The city has no lease agreements, though, with the three companies. So they pay no rent. And the lots are exempt from property taxes because they’re owned by the city.
City Hall has issued licenses to the companies to operate parking lots and has routinely renewed those licenses. It requires them to pay a tax for each parked vehicle.
The companies are all family-owned and have been in business for decades.
The parking-lot operators appear to have begun using the city-owned lots during the administration of Mayor Richard M. Daley, when the city began acquiring land for construction of the United Center, built across from the old Chicago Stadium.

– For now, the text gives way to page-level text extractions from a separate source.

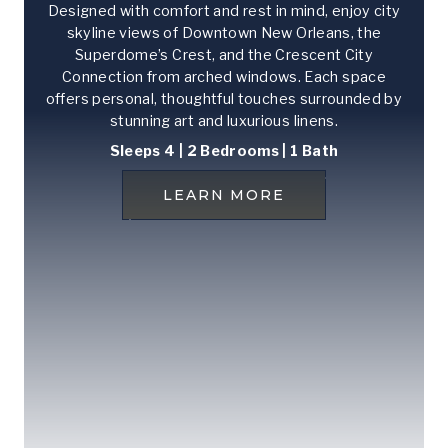
Designed with comfort and rest in mind, enjoy city
skyline views of Downtown New Orleans, the
Superdome’s Crest, and the Crescent City
Connection from arched windows. Each space
offers personal, thoughtful touches surrounded by
stunning art and luxurious linens.
Sleeps 4 | 2 Bedrooms
| 1 Bath
LEARN MORE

Mayor Rahm Emanuel’s administration erected barricades at one location last week to keep Feldman from parking cars there, And it plans to do the same at three other locations unless Red Top and Peoples Stadium can prove by the end of the week they have a legal right to use the city-owned property.
“Abuse of taxpayer resources will not be tolerated under this administration,” said John Holden, a spokesman for the city Law Department.
The Emanuel administration, which says it received a complaint more than a year ago about these companies using city-owned property, sped up its enforcement action after inquiries from the Chicago Sun-Times.
“This is a total surprise to me,” said Bernard Hollywood, an attorney for Red Top Parking, which has been parking cars on a city-owned parcel in the middle of a parking lot in the 1800 block of West Adams, just south of the United Center. “We’ve been parking cars on it for 20 years.”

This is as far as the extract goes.